Microbial metabolism of methane formation and oxidation:
In addition to being a potent greenhouse gas, methane is also a cheap, renewable fuel that has great potential for manufacturing value-added chemicals. Acetate-utilizing methane-producing anaerobes (acetotrophic methanogens) account for two-thirds of the methane produced in anaerobic microbial food chains converting complex renewable biomass to methane (biomethanation). Although much is known regarding one-carbon transformations leading from the methyl group of acetate to methane, there is a rudimentary understanding of electron transport processes coupled to energy conservation and oxidative stress. The mechanism of energy conservation and oxidative stress in acetotrophic methanogens needs to be studied in order to gain a deeper understanding of acetate metabolism and harness energy from methane. Overall, the understanding of energy conservation and stress response in methanogens will lead to better methods for modulating biological methane production. Our aim is to advance understanding by determining the role and mechanism of only two known [4Fe-4S] constituting disulfide reductases: heterodisulfide reductases (HDR) and ferredoxin disulfide reductases (FDR), which are important for energy conservation and oxidative stress in methanogens, respectively.
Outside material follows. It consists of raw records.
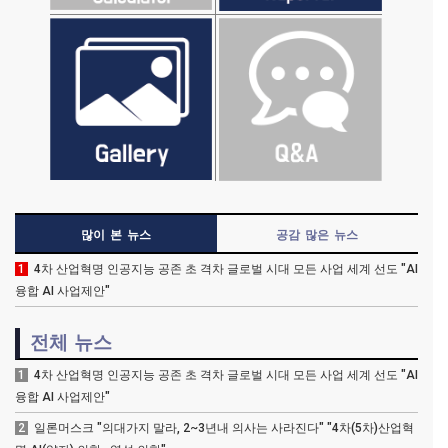
많이 본 뉴스
공감 많은 뉴스
1
4차 산업혁명 인공지능 공존 초 격차 글로벌 시대 모든 사업 세계 선도 "AI
융합 AI 사업제안"
전체 뉴스
1
4차 산업혁명 인공지능 공존 초 격차 글로벌 시대 모든 사업 세계 선도 "AI
융합 AI 사업제안"
2
일론머스크 "의대가지 말라, 2~3년내 의사는 사라진다" "4차(5차)산업혁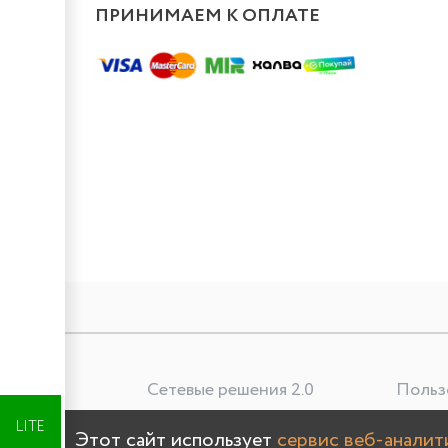
ПРИНИМАЕМ К ОПЛАТЕ
Сетевые решения 2.0
Польз
Лучшая цена
LITE
Этот сайт использует
сервис веб-анали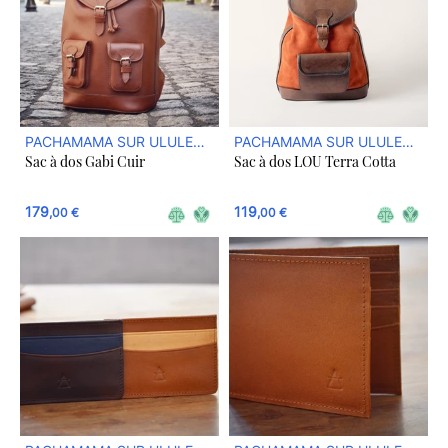
PACHAMAMA SUR ULULE
PACHAMAMA SUR ULULE
Sac à dos Gabi Cuir
Sac à dos LOU Terra Cotta
BOUTIQUE
BOUTIQUE
179
119
,00 €
,00 €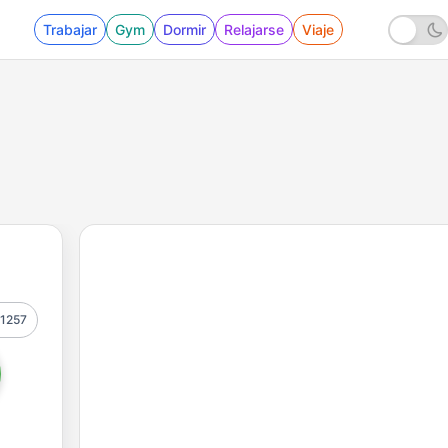
Trabajar
Gym
Dormir
Relajarse
Viaje
1257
Heterodisulfide reductases (Hdr):
We aim to advance an understanding by employing biochemical, biophysical, and molecular approaches to determine the mechanism of heterodisulfide reductases essential for energy conservation in methanogens. The project will investigate two heterodisulfide reductase complexes (HdrED and HdrA2B2C2), essential for acetotrophic growth of the model acetotroph Methanosarcina acetivorans and homologs essential in other diverse methanogenic pathways. All catalyze reduction of the heterodisulfide of coenzyme M and coenzyme B (CoMS-SCoB), yielding HS-CoM and HSCoB. HdrA2B2C2 is an electron bifurcating complex representing a new mechanism of energy conservation. The genomes of diverse species in the domains Bacteria and Archaea are annotated with genes encoding homologs which suggests roles in diverse energy-conserving metabolisms including the anaerobic oxidation of CH4.
Mechanistic and physiological role of ferredoxin: disulfide reductase:
Thioredoxins and thioredoxin reductases (TrxR) are important group of enzymes responding to oxidative stress in all domains of life. Acetotrophic methanogens, M. acetivorans produces the Fdx:disulfide reductase (FDR), and a homolog Archael Ferreodxin: Thioredoxin Reductase (AFTR). Both FDR and AFTR are upregulated during extracellular electron transfer suggesting a role in respiratory metabolism and methane oxidation. Although FDR and AFTR are widely distributed in organisms from the domain Archaea and Bacteria, substantially less is understood of the biochemistry and physiology. The extensively characterized plant-type Fdx:thioredoxin reductase (FTR) and FDRs (FDR and AFTR) belong to a distinct class of disulfide reductases that contain a non-canonical CPC*XnCPCXnCY/HC* [4Fe4S] motif for which the ‘asterisked’ cysteines form the redox-active disulfide, and the remaining cysteines ligate the unusual [4Fe4S] cluster. Not reported for either FTR or FDR, reduction of AFTR yields a transient [4Fe-4S]1+ cluster with features attributed to an S=7/2 spin state that accompany a classical S=1/2 signal of the [4Fe-4S]1+ cluster. We propose to further investigate the catalytic mechanism that includes this unprecedented S=7/2 intermediate. Overall, the findings will provide a more in-depth understanding of oxidative stress in methanogens and the broader field of anaerobes.